Proximity Perqs of AWS: Free and Fast Data Transfer with Other Companies

15 Aug 2009

I recommend reading Sam Lessin’s recent essay, AWS : NYC AS COMPUTE CLOUD : HUMAN CAPITAL CLOUD.  Tons to think about if you are building web services or living in NYC (I’m doing both). Particularly important is the insight about network effects of choosing EC2 to host your webservice:

But, Amazon’s game of Oregon trail is becoming Civ. II in a matter of months – more and more what propels AWS, and what puts it on track to be untouchable, is massively scaled co-location with everyone else using AWS. I have heard rumblings of hedge-funds moving into AWS partially for the scale, and partially because that is where the data they need to target on an ongoing basis lives.  I know for a fact that drop.io is starting to engage in more and more deals with other companies that also are in AWS – allowing us to take advantage of free and really fast data transit between our services, and massively scaling the benefits of working with others rather than building everything ourselves. Thus, the Return on Scale (ROS) that AWS enjoys is now only minorly driven by cost sharing, procurement synergies, networking synergies, etc… these are all big deals – but the clincher is the fact that that the internet is not actually flat, and the more people who use AWS, the more valuable AWS becomes as a hyper centralized hyper networked flexible node.  Frontier town no more, AWS is becoming a self fulfilling prophecy, where each new inhabitant both benefits from the value of all those that settled before him/her, and brings incremental value to everyone else.
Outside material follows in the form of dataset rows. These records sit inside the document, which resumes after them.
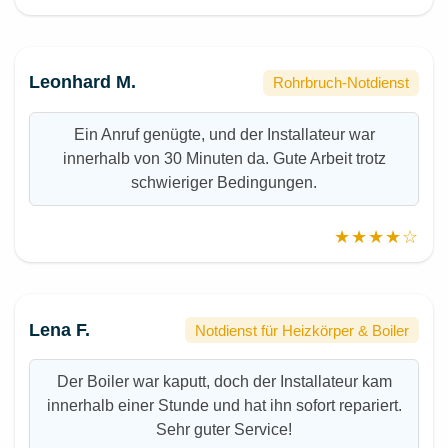
Leonhard M.
Rohrbruch-Notdienst
Ein Anruf genügte, und der Installateur war
innerhalb von 30 Minuten da. Gute Arbeit trotz
schwieriger Bedingungen.
★★★★☆
Lena F.
Notdienst für Heizkörper & Boiler
Der Boiler war kaputt, doch der Installateur kam
innerhalb einer Stunde und hat ihn sofort repariert.
Sehr guter Service!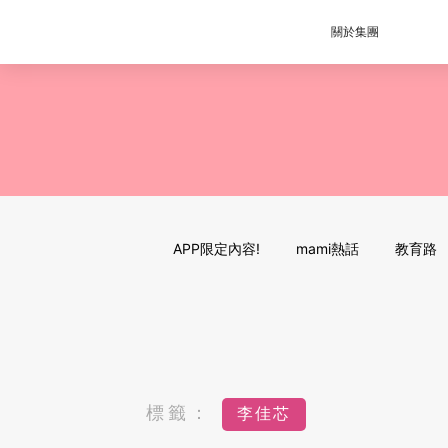
關於集團
APP限定內容!
mami熱話
教育路
標籤：
李佳芯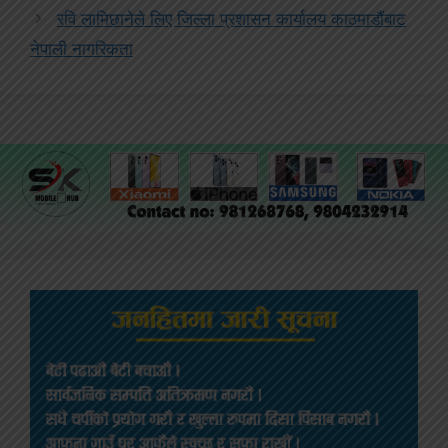
रवि लामिछानेले लिए जिल्ला प्रशासन कार्यालय काठमाडौंबाट
नेपाली नागरिकता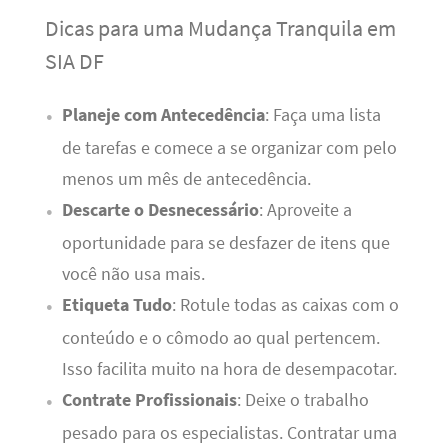
Dicas para uma Mudança Tranquila em
SIA DF
Planeje com Antecedência
: Faça uma lista
de tarefas e comece a se organizar com pelo
menos um mês de antecedência.
Descarte o Desnecessário
: Aproveite a
oportunidade para se desfazer de itens que
você não usa mais.
Etiqueta Tudo
: Rotule todas as caixas com o
conteúdo e o cômodo ao qual pertencem.
Isso facilita muito na hora de desempacotar.
Contrate Profissionais
: Deixe o trabalho
pesado para os especialistas. Contratar uma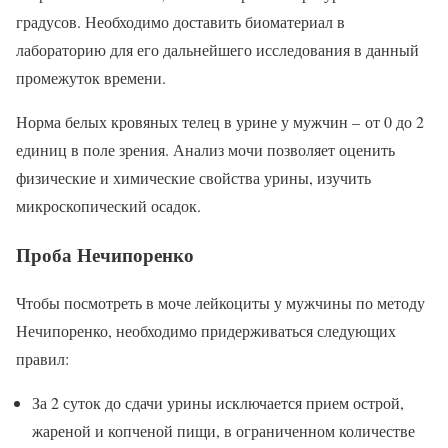
градусов. Необходимо доставить биоматериал в
лабораторию для его дальнейшего исследования в данный
промежуток времени.
Норма белых кровяных телец в урине у мужчин – от 0 до 2
единиц в поле зрения. Анализ мочи позволяет оценить
физические и химические свойства урины, изучить
микроскопический осадок.
Проба Нечипоренко
Чтобы посмотреть в моче лейкоциты у мужчины по методу
Нечипоренко, необходимо придерживаться следующих
правил:
За 2 суток до сдачи урины исключается прием острой,
жареной и копченой пищи, в ограниченном количестве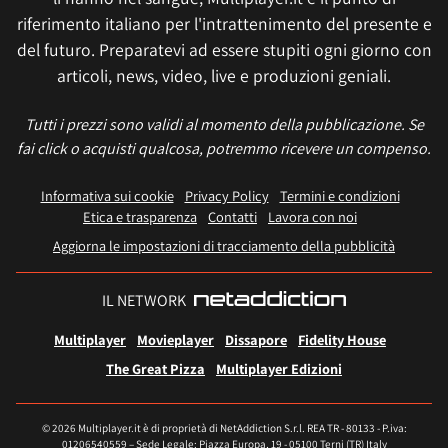
riferimento italiano per l'intrattenimento del presente e
del futuro. Preparatevi ad essere stupiti ogni giorno con
articoli, news, video, live e produzioni geniali.
Tutti i prezzi sono validi al momento della pubblicazione. Se
fai click o acquisti qualcosa, potremmo ricevere un compenso.
Informativa sui cookie
Privacy Policy
Termini e condizioni
Etica e trasparenza
Contatti
Lavora con noi
Aggiorna le impostazioni di tracciamento della pubblicità
IL NETWORK
Multiplayer
Movieplayer
Dissapore
Fidelity House
The Great Pizza
Multiplayer Edizioni
© 2026 Multiplayer.it è di proprietà di NetAddiction S.r.l. REA TR - 80133 - P.iva:
01206540559 – Sede Legale: Piazza Europa, 19 - 05100 Terni (TR) Italy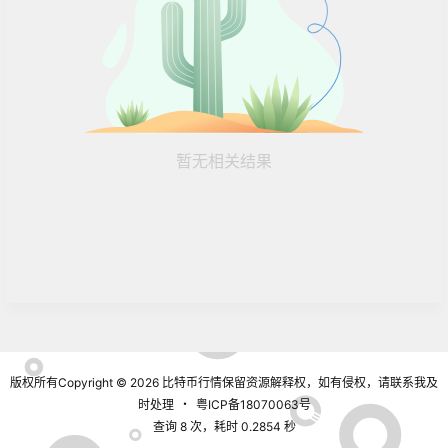
暂无相关结果
版权所有Copyright © 2026
比特币行情
保留资源解释权，如有侵权，请联系我及
时处理
・
粤ICP备18070063号
查询 8 次，耗时 0.2854 秒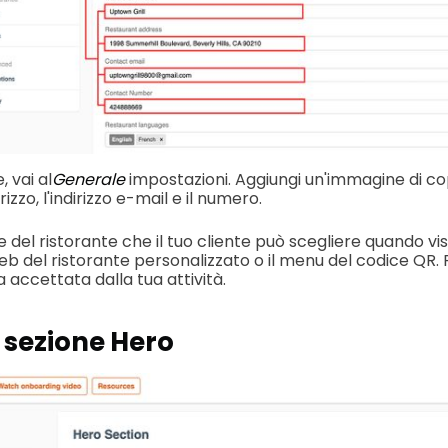
e
, vai al
Generale
impostazioni. Aggiungi un'immagine di co
irizzo, l'indirizzo e-mail e il numero.
/e del ristorante che il tuo cliente può scegliere quando vi
 Web del ristorante personalizzato o il menu del codice QR.
 accettata dalla tua attività.
la sezione Hero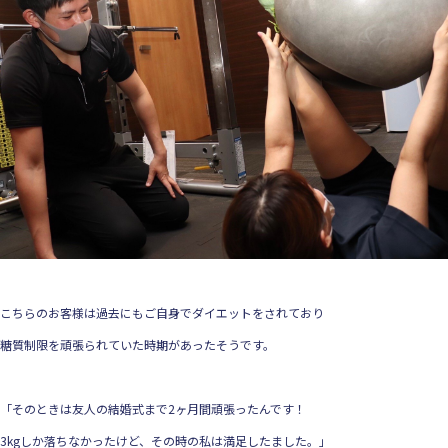
こちらのお客様は過去にもご自身でダイエットをされており
糖質制限を頑張られていた時期があったそうです。
「そのときは友人の結婚式まで2ヶ月間頑張ったんです！
3kgしか落ちなかったけど、その時の私は満足したました。」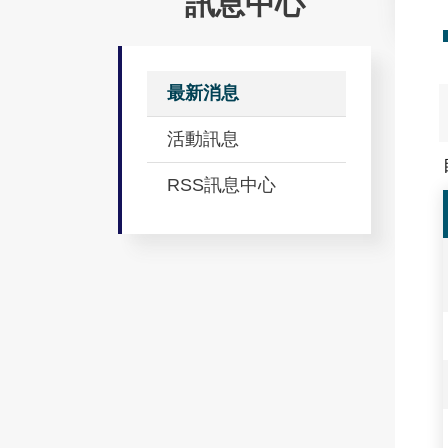
訊息中心
最新消息
活動訊息
RSS訊息中心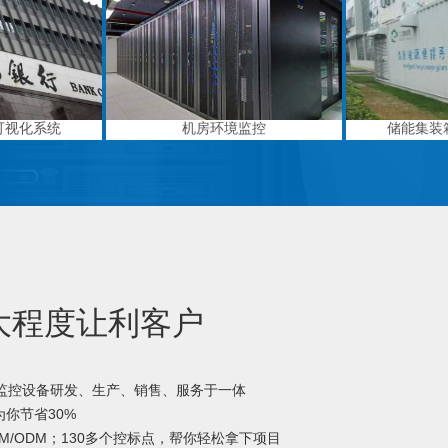
可视化系统
机房环境监控
储能集装
大程度让利客户
境监控设备研发、生产、销售、服务于一体
你节省30%
M/ODM；130多个控标点，帮你轻松拿下项目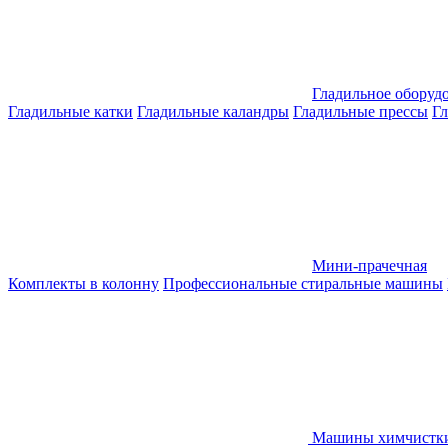
Гладильное оборуд
Гладильные катки
Гладильные каландры
Гладильные прессы
Гл
Мини-прачечная
Комплекты в колонну
Профессиональные стиральные машины
Машины химчистк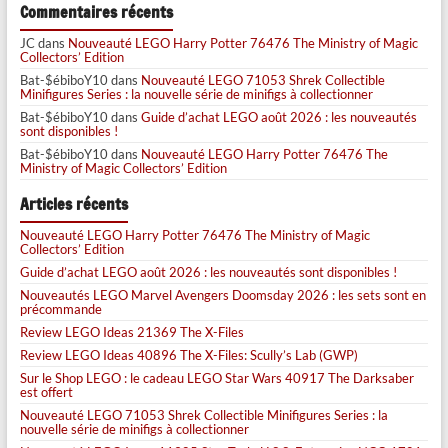
Commentaires récents
JC
dans
Nouveauté LEGO Harry Potter 76476 The Ministry of Magic
Collectors’ Edition
Bat-$ébiboY10
dans
Nouveauté LEGO 71053 Shrek Collectible
Minifigures Series : la nouvelle série de minifigs à collectionner
Bat-$ébiboY10
dans
Guide d’achat LEGO août 2026 : les nouveautés
sont disponibles !
Bat-$ébiboY10
dans
Nouveauté LEGO Harry Potter 76476 The
Ministry of Magic Collectors’ Edition
Articles récents
Nouveauté LEGO Harry Potter 76476 The Ministry of Magic
Collectors’ Edition
Guide d’achat LEGO août 2026 : les nouveautés sont disponibles !
Nouveautés LEGO Marvel Avengers Doomsday 2026 : les sets sont en
précommande
Review LEGO Ideas 21369 The X-Files
Review LEGO Ideas 40896 The X-Files: Scully’s Lab (GWP)
Sur le Shop LEGO : le cadeau LEGO Star Wars 40917 The Darksaber
est offert
Nouveauté LEGO 71053 Shrek Collectible Minifigures Series : la
nouvelle série de minifigs à collectionner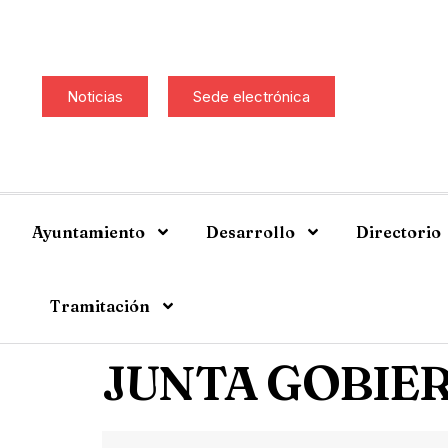
Noticias
Sede electrónica
Ayuntamiento
Desarrollo
Directorio
Tramitación
JUNTA GOBIER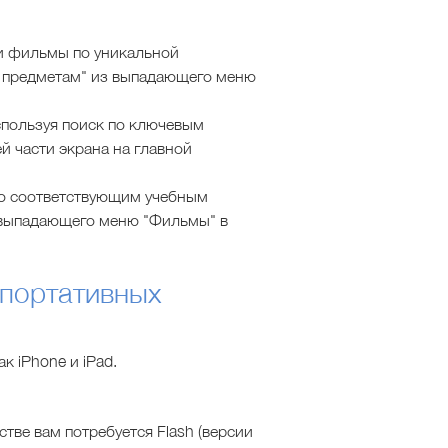
и фильмы по уникальной
о предметам" из выпадающего меню
пользуя поиск по ключевым
й части экрана на главной
о соответствующим учебным
 выпадающего меню "Фильмы" в
 портативных
к iPhone и iPad.
тве вам потребуется Flash (версии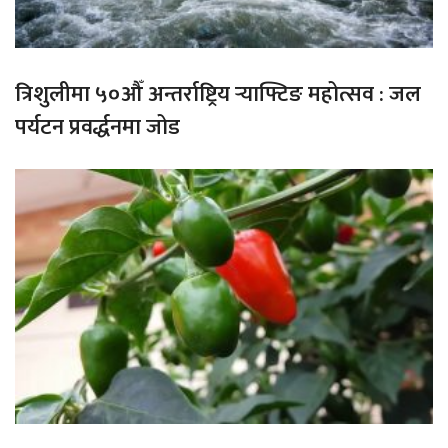
त्रिशुलीमा ५०औँ अन्तर्राष्ट्रिय र्‍याफ्टिङ महोत्सव : जल
पर्यटन प्रवर्द्धनमा जोड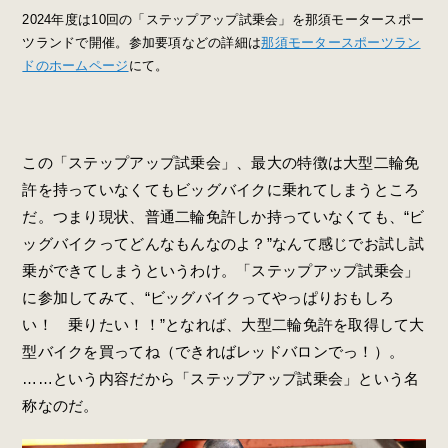
2024年度は10回の「ステップアップ試乗会」を那須モータースポー
ツランドで開催。参加要項などの詳細は
那須モータースポーツラン
ドのホームページ
にて。
この「ステップアップ試乗会」、最大の特徴は大型二輪免
許を持っていなくてもビッグバイクに乗れてしまうところ
だ。つまり現状、普通二輪免許しか持っていなくても、“ビ
ッグバイクってどんなもんなのよ？”なんて感じでお試し試
乗ができてしまうというわけ。「ステップアップ試乗会」
に参加してみて、“ビッグバイクってやっぱりおもしろ
い！ 乗りたい！！”となれば、大型二輪免許を取得して大
型バイクを買ってね（できればレッドバロンでっ！）。
……という内容だから「ステップアップ試乗会」という名
称なのだ。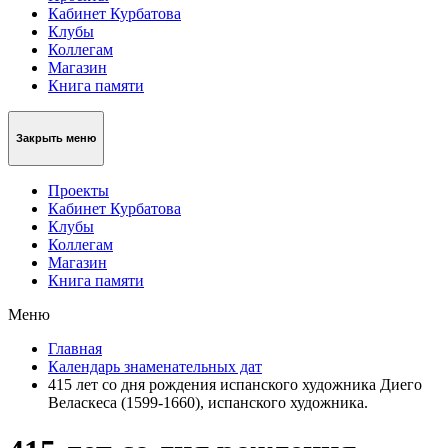
Кабинет Курбатова
Клубы
Коллегам
Магазин
Книга памяти
Закрыть меню
Проекты
Кабинет Курбатова
Клубы
Коллегам
Магазин
Книга памяти
Меню
Главная
Календарь знаменательных дат
415 лет со дня рождения испанского художника Диего
Веласкеса (1599-1660), испанского художника.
Sure, I can live somewhere else on the gird and commute in and out of AWS, but there are serious benefits to living in Manhattan.  So, maybe tax benefits will compel me to live next door in Greenwich, CT but I can’t really live in Kansas, even if Skype is getting better every day.  The Metropolis benefits everyone, but it does not benefit everyone evenly, and those near the center gain more – faster.

via sam lessin: modest proposals – a log on information, privacy vs. publicity, communication, change, people.